Manually trigger refresh:

REFRESH DYNAMIC TABLE best_practice_soc_log.doc_gold_threat_summary; REFRESH DYNAMIC TABLE best_practice_soc_log.doc_gold_high_risk_ips;

Query high-risk IP rankings:

SELECT source_ip, log_date, max_threat_level, total_events, malicious_cnt, blocked_cnt FROM best_practice_soc_log.doc_gold_threat_summary ORDER BY max_threat_level DESC, total_events DESC LIMIT 5;

source_ip | log_date | max_threat_level | total_events | malicious_cnt | blocked_cnt -----------------|------------|------------------|--------------|---------------|------------ 104.21.58.152 | 2024-09-27 | 3 | 1 | 1 | 0 198.199.119.1 | 2024-06-29 | 3 | 1 | 1 | 1 45.95.147.236 | 2024-11-05 | 3 | 1 | 1 | 1 91.240.118.172 | 2024-08-14 | 3 | 1 | 1 | 1 185.220.101.33 | 2024-05-18 | 3 | 1 | 1 | 1

max_threat_level = 3 is the highest threat level (malicious).
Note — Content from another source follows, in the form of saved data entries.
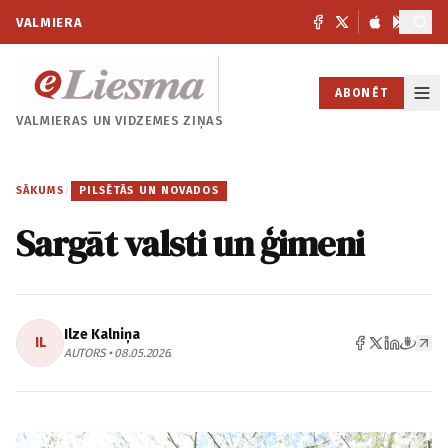
VALMIERA
ABONĒT
VALMIERAS UN
VIDZEMES ZIŅAS
SĀKUMS
/
PILSĒTĀS UN NOVADOS
Sargāt valsti un ģimeni
Ilze Kalniņa
IL
AUTORS • 08.05.2026.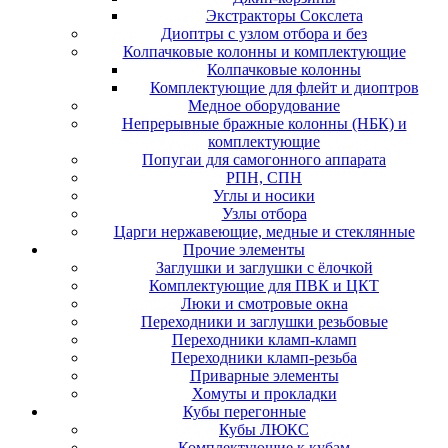
Экстракторы Сокслета
Диоптры с узлом отбора и без
Колпачковые колонны и комплектующие
Колпачковые колонны
Комплектующие для флейт и диоптров
Медное оборудование
Непрерывные бражные колонны (НБК) и
комплектующие
Попугаи для самогонного аппарата
РПН, СПН
Углы и носики
Узлы отбора
Царги нержавеющие, медные и стеклянные
Прочие элементы
Заглушки и заглушки с ёлочкой
Комплектующие для ПВК и ЦКТ
Люки и смотровые окна
Переходники и заглушки резьбовые
Переходники кламп-кламп
Переходники кламп-резьба
Приварные элементы
Хомуты и прокладки
Кубы перегонные
Кубы ЛЮКС
Комплектующие к кубам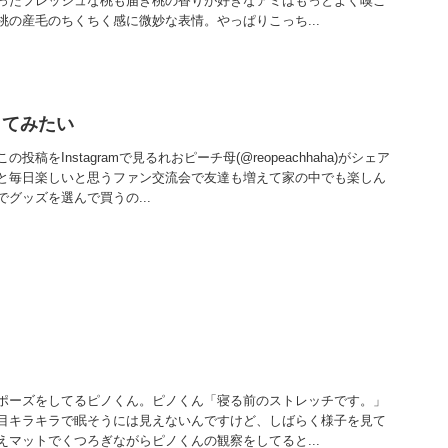
ったフレッシュな桃も届き桃の香りが好きなアミはもっとよく嗅ご
桃の産毛のちくちく感に微妙な表情。やっぱりこっち...
してみたい
稿をInstagramで見るれおピーチ母(@reopeachhaha)がシェア
と毎日楽しいと思うファン交流会で友達も増えて家の中でも楽しん
グッズを選んで買うの...
ポーズをしてるピノくん。ピノくん「寝る前のストレッチです。」
目キラキラで眠そうには見えないんですけど、しばらく様子を見て
えマットでくつろぎながらピノくんの観察をしてると...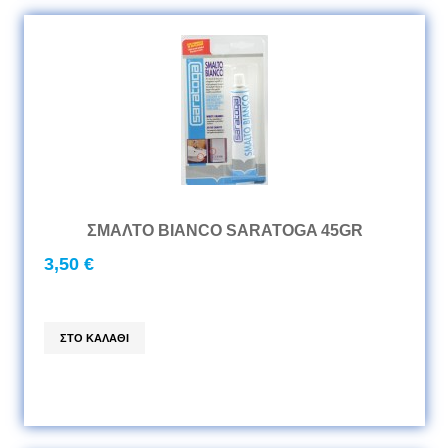
ΣΜΑΛΤΟ BIANCO SARATOGA 45GR
3,50 €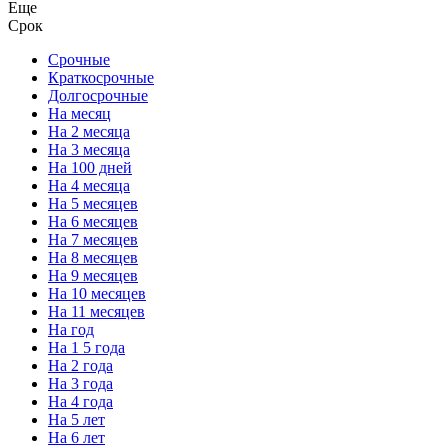
Еще
Срок
Срочные
Краткосрочные
Долгосрочные
На месяц
На 2 месяца
На 3 месяца
На 100 дней
На 4 месяца
На 5 месяцев
На 6 месяцев
На 7 месяцев
На 8 месяцев
На 9 месяцев
На 10 месяцев
На 11 месяцев
На год
На 1 5 года
На 2 года
На 3 года
На 4 года
На 5 лет
На 6 лет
The DNS tunneling behavior of 104.21.58.152 (blocked_cnt = 0 but malicious_cnt = 1) deserves special attention — this traffic was not blocked.


Configure Refresh Tasks

Dynamic Table periodic refresh is managed via Lakehouse Studio Tasks, which can have monitoring alerts and data quality checks attached.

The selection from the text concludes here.